Recently, Banana Republic sent out an email blast that combined the best of social media, direct marketing and e-commerce into one cleverly crafted campaign. Subscribers to the company’s mailing list received an email message featuring images of customers’ most-pinned styles. Within this email was a link that took recipients to a dedicated landing page on the brand’s own website where they could shop these looks, creating a direct, distraction-free path between email, website browsing and checkout, greasing the gears for a quick and easy purchase decision. Banana-landing Smartly, Banana Republic executed these promotional efforts in the other direction, too. Their Pinterest profile includes a board of most-pinned styles, each of which of course links directly to the item featured in the pinned image for interested buyers to purchase from the website.
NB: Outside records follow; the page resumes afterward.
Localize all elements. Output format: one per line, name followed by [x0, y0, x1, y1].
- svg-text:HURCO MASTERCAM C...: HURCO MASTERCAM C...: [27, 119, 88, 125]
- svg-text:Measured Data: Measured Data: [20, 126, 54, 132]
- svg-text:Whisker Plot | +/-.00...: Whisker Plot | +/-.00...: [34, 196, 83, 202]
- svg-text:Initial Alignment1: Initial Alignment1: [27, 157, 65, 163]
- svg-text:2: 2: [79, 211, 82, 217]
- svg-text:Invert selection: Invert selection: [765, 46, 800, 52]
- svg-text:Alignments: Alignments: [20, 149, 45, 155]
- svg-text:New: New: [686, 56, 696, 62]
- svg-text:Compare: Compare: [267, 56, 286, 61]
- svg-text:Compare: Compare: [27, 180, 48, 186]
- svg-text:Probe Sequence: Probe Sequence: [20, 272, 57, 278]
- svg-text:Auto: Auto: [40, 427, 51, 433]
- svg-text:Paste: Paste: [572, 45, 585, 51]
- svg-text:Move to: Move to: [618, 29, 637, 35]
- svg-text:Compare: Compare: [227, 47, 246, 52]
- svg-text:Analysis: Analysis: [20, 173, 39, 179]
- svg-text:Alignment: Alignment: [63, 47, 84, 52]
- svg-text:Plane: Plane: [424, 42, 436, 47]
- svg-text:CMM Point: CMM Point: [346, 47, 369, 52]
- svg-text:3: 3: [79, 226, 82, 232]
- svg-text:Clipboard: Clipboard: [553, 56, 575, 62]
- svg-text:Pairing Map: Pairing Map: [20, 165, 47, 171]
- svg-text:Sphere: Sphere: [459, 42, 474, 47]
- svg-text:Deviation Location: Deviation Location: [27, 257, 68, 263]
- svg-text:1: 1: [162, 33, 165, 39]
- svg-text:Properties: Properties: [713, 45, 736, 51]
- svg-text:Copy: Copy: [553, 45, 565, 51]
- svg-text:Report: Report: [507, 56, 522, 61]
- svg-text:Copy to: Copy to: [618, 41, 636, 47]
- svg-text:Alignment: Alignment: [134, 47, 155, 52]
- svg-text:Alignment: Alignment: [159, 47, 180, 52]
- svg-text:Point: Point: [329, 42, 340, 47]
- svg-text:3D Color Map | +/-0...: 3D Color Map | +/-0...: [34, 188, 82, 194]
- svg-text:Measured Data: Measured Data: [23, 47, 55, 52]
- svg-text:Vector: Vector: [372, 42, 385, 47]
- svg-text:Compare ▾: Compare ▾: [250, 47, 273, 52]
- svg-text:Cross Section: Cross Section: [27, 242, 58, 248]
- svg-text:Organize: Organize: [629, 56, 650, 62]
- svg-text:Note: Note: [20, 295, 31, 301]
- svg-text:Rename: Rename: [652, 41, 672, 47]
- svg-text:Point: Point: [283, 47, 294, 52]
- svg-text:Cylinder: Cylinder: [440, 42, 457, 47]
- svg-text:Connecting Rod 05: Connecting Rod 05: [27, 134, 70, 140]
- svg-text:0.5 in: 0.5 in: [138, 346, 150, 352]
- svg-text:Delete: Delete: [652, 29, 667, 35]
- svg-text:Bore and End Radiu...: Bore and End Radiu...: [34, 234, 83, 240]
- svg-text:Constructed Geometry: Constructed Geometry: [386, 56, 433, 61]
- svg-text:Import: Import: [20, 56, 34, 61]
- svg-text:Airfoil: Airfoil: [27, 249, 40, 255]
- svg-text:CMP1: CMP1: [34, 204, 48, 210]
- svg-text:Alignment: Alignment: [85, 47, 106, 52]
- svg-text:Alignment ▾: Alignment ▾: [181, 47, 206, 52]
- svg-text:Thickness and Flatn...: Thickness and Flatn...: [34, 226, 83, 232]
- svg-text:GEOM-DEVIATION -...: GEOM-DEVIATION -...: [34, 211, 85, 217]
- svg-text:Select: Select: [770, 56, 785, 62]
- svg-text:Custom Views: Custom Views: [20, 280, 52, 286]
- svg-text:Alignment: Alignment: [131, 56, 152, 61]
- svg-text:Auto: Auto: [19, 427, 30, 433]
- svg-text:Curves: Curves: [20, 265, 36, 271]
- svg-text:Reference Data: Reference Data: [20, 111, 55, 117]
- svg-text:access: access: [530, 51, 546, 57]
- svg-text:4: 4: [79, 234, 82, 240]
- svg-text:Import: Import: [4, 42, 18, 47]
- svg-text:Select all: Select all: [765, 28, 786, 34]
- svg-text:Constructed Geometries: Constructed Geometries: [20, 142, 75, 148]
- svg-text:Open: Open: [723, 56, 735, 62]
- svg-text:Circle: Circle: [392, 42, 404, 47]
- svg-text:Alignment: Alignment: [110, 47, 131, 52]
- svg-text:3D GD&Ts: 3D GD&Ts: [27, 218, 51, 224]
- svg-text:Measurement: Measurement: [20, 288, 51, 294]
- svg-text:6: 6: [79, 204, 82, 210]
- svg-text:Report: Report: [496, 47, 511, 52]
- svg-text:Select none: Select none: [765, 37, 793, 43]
Banana-Pinterest This creative campaign not only integrates the company’s social media, email and e-commerce efforts, it also capitalizes on a key psychological motivation for the fashion-minded by giving them insight into what’s on their fellow shoppers’ wish lists so that they, too, can be seen sporting the season’s most-wanted looks.

Tweet to eat

If you’ve got a fanbase that’s actively engaged in talking about your brand on social media, it begs the question: how can you take advantage of their promotional activities to reach a broader audience? The answer: integrate your social media campaigns into your traditional marketing efforts. Case in point: Panera’s highly successful #PaneraFaves campaign. Over the past several months, Panera Bread has been encouraging customers to share photos of their favorite menu items on Facebook, Twitter and Instagram – providing added incentive by giving those who participate a chance to win Panera gift cards. While this initiative provides great value on its own by prompting fans to promote the brand to their own friends and followers, Panera has taken this campaign to the next level, running national TV spots that feature these #PaneraFaves tweets and pics. The strengths of this TV campaign are multifold, as they position Panera not only as a brand that pays attention to its customers and their opinions but one that is well loved by those customers, too.

Add it now, buy it later

In May 2014, Amazon launched a feature that lets Twitter users add items directly to their Amazon cart simply by typing a hashtag. First, the user must connect their Twitter account to Amazon. Then, anytime they see an Amazon product link on Twitter, replying to that tweet with the hashtag #AmazonCart — or #AmazonBasket in the UK — adds the product to that user’s shopping cart, where it will be ready and waiting for them to purchase at their convenience. This stroke of marketing genius essentially turns Twitter into a retail pipeline for Amazon, extending the reach of the e-commerce giant beyond its own website to the social hubs where its customers live and talk about products day in and day out. In doing so, Amazon is also wisely fending off the rising threat of social networks transforming into social commerce outlets in their own right. While there is still a learning curve for customers and a few technical kinks to work through, Amazon’s “add it now, buy it later” concept clearly has tremendous potential to shape the future of social commerce.

As seen on TV

Also in May 2014, TaylorMade partnered with Chirpify, a marketing conversion platform, to host a live sweepstakes for their SLDR S golf club during the CBS broadcast of the PGA Byron Nelson Championship. Using their #actiontag (#DistanceforAll), anyone could enter for a chance to win the SLDR S or a trip to the US Open. TaylorMade According to Chirpify, “55 percent of people who saw the message on TV and responded to the sweepstakes on social completed the registration.” This 55 percent conversion rate is nothing to scoff at. It means social is no longer limited to merely reflecting engagement. Instead, it can be used as a clear and defined component of the sales funnel — exactly the kind of approach to and innovative use of second screen and social that defines the next stage of evolution in social media integration.